Paul Cerrato, MA, has more than 30 years of experience working in healthcare as a medical journalist, research analyst, clinician, and educator. He has written extensively on clinical medicine, clinical decision support, electronic health records, protected health information security, and practice management. He has served as the Editor of InformationWeek Healthcare, Executive Editor of Contemporary OB/GYN, Senior Editor of RN Magazine, and contributing writer/editor for the Yale University School of Medicine, the American Academy of Pediatrics, InformationWeek, Medscape, Healthcare Finance News,, and MedpageToday. The Health Information Management Systems Society (HIMSS) has listed Mr. Cerrato as one of the most influential columnists in healthcare IT. He has served as a guest lecturer or faculty member at the Columbia University College of Physicians and Surgeons, Harvard Medical School, and Vermont College.

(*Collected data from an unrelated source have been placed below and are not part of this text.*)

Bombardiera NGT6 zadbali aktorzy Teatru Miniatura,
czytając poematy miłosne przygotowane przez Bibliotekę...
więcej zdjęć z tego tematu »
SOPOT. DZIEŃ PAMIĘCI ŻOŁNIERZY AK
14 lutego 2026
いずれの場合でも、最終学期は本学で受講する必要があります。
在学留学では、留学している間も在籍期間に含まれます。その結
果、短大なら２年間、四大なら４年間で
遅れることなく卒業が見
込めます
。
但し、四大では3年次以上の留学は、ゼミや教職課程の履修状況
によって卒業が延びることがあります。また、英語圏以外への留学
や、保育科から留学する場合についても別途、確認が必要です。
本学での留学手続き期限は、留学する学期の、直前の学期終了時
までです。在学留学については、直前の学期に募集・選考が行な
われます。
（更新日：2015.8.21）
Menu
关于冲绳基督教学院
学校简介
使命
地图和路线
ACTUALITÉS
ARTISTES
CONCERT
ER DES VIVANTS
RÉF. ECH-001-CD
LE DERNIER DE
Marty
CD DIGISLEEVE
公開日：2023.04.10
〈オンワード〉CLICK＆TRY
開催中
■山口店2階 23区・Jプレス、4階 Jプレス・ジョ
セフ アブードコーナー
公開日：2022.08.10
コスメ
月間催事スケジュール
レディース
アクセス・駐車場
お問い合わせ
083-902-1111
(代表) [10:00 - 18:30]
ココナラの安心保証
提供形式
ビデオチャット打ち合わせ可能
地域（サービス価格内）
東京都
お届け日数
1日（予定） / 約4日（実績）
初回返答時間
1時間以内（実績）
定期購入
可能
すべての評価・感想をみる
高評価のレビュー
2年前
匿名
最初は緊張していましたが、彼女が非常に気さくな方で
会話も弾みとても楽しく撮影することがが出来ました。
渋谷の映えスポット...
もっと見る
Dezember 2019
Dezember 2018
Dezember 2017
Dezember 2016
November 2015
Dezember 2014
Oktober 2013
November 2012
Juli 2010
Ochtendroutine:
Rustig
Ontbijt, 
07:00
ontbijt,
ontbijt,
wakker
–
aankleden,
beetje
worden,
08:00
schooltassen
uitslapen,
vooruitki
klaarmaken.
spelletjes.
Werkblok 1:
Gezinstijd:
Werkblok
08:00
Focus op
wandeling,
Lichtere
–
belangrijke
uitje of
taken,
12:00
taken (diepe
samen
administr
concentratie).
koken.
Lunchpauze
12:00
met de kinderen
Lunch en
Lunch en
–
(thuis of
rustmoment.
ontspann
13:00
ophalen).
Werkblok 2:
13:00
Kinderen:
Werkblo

Among his achievements are 6 editorial awards from the American Business Media—often referred to as the Pulitzer Prize of business journalism—and the Gold Award from the American Society of Healthcare Publications Editors for best signed editorial.

John D. Halamka, MD, MS, president of the Mayo Clinic Platform, leads a portfolio of new digital platform businesses focused on transforming health by leveraging artificial intelligence, machine learning, and an ecosystem of partners for the Mayo Clinic. He is a practicing emergency medicine physician. Previously, Dr. Halamka was executive director of the Health Technology Exploration Center for Beth Israel Lahey Health in Massachusetts. Previously, he was chief information officer at Beth Israel Deaconess Medical Center for more than 20 years. In addition, he was the International Healthcare Innovation Professor at Harvard Medical School. As the leader for innovation at the $7 billion Beth Israel Lahey Health, he oversaw digital health relationships with industry, academia, and government worldwide. As a Harvard Medical School professor, he served the George W. Bush administration, the Obama administration, and governments around the world planning their health care information (IT) strategies.